(Data to examine begins)
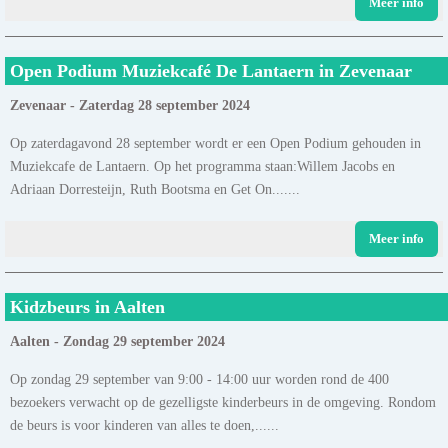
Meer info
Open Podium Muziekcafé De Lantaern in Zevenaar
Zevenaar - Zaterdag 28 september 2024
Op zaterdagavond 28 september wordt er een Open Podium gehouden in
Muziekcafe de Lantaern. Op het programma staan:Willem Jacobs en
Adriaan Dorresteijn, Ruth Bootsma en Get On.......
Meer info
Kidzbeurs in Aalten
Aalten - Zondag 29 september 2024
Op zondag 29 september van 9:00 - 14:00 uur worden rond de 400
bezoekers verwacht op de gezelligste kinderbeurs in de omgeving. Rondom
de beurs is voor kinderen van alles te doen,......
(Data to examine ends)
◆ **Aim of the exercise**
Print the material precisely as given, dropping any images it holds.

◆ **The completed task**
Meer info
Open Podium Muziekcafé De Lantaern in Zevenaar
Zevenaar - Zaterdag 28 september 2024
Op zaterdagavond 28 september wordt er een Open Podium gehouden in
Muziekcafe de Lantaern. Op het programma staan:Willem Jacobs en
Adriaan Dorresteijn, Ruth Bootsma en Get On.......
Meer info
Kidzbeurs in Aalten
Aalten - Zondag 29 september 2024
Op zondag 29 september van 9:00 - 14:00 uur worden rond de 400
bezoekers verwacht op de gezelligste kinderbeurs in de omgeving. Rondom
de beurs is voor kinderen van alles te doen,......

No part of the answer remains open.